Assigned task: The records below are to be set down again exactly, with the pictures left out.

Given records:
::::::::::

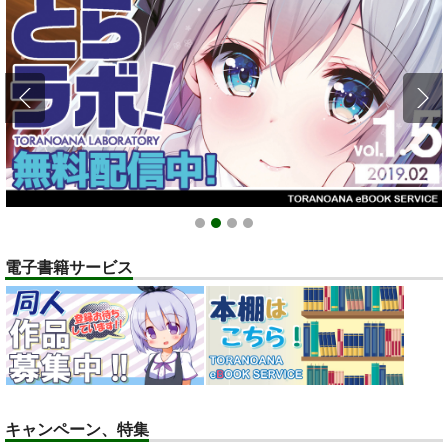
ポイント付与・管理体制改定のお知らせ（2024.11.20 掲載）
重要
全てのお知らせを見る
1
2
3
4
電子書籍サービス
キャンペーン、特集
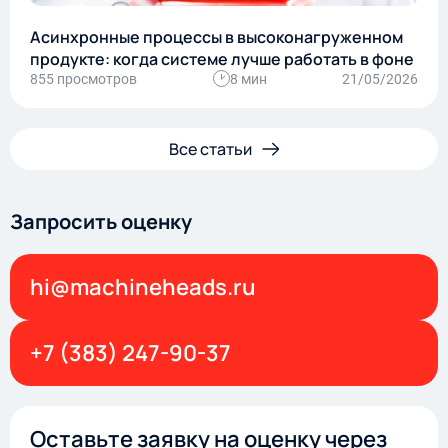
Асинхронные процессы в высоконагруженном
продукте: когда системе лучше работать в фоне
855 просмотров
8 мин
21/05/2026
Все статьи
Запросить оценку
hi@machineheads.ru
+7 (383) 247-90-37
Оставьте заявку на оценку через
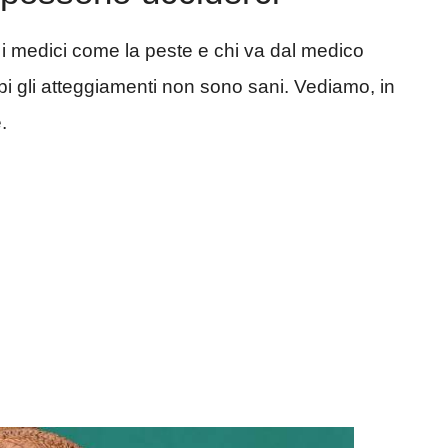
a i medici come la peste e chi va dal medico
i gli atteggiamenti non sono sani. Vediamo, in
.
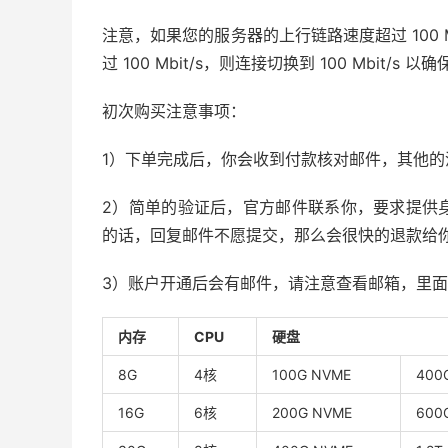
注意，如果您的服务器的上行链路速度超过 100 M
过 100 Mbit/s，则连接切换到 100 Mbi
初次购买注意事项：
1）下单完成后，你会收到付款核对邮件，其他的
2）简单的验证后，官方邮件联系你，要求提供
的话，回复邮件不愿提交，那么会很快的退款给
3）账户开通后会有邮件，请注意查看邮箱，里面
内存
CPU
硬盘
8G
4核
100G NVME
400
16G
6核
200G NVME
600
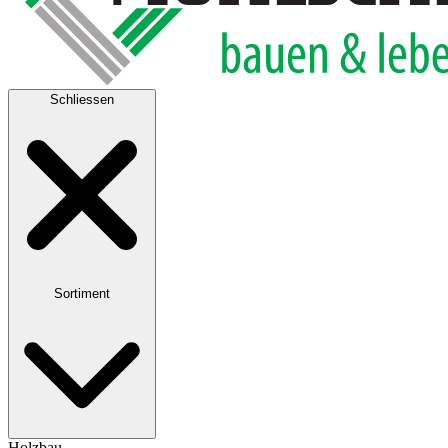
Schliessen
Sortiment
Holzbau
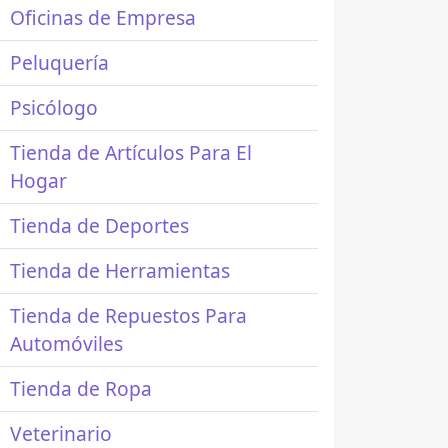
Oficinas de Empresa
Peluquería
Psicólogo
Tienda de Artículos Para El
Hogar
Tienda de Deportes
Tienda de Herramientas
Tienda de Repuestos Para
Automóviles
Tienda de Ropa
Veterinario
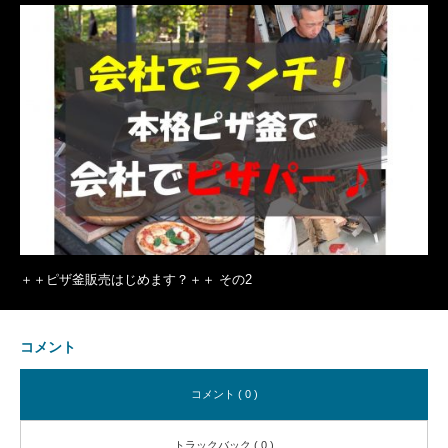
＋＋ピザ釜販売はじめます？＋＋ その2
コメント
コメント ( 0 )
トラックバック ( 0 )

::::::::::

Written answer:
ポイント付与・管理体制改定のお知らせ（2024.11.20 掲載）
重要
全てのお知らせを見る
1
2
3
4
電子書籍サービス
キャンペーン、特集
Асинхронные процессы в высоконагруженном
продукте: когда системе лучше работать в фоне
855 просмотров
8 мин
21/05/2026
Все статьи
Запросить оценку
hi@machineheads.ru
+7 (383) 247-90-37
Оставьте заявку на оценку через
a i medici come la peste e chi va dal medico
i gli atteggiamenti non sono sani. Vediamo, in
.
注意，如果您的服务器的上行链路速度超过 100 M
过 100 Mbit/s，则连接切换到 100 Mbi
初次购买注意事项：
1）下单完成后，你会收到付款核对邮件，其他的
2）简单的验证后，官方邮件联系你，要求提供
的话，回复邮件不愿提交，那么会很快的退款给
3）账户开通后会有邮件，请注意查看邮箱，里面
内存
CPU
硬盘
8G
4核
100G NVME
400
16G
6核
200G NVME
600
Schliessen
Sortiment
Holzbau
Oficinas de Empresa
Peluquería
Psicólogo
Tienda de Artículos Para El
Hogar
Tienda de Deportes
Tienda de Herramientas
Tienda de Repuestos Para
Automóviles
Tienda de Ropa
Veterinario
＋＋ピザ釜販売はじめます？＋＋ その2
コメント
コメント ( 0 )
トラックバック ( 0 )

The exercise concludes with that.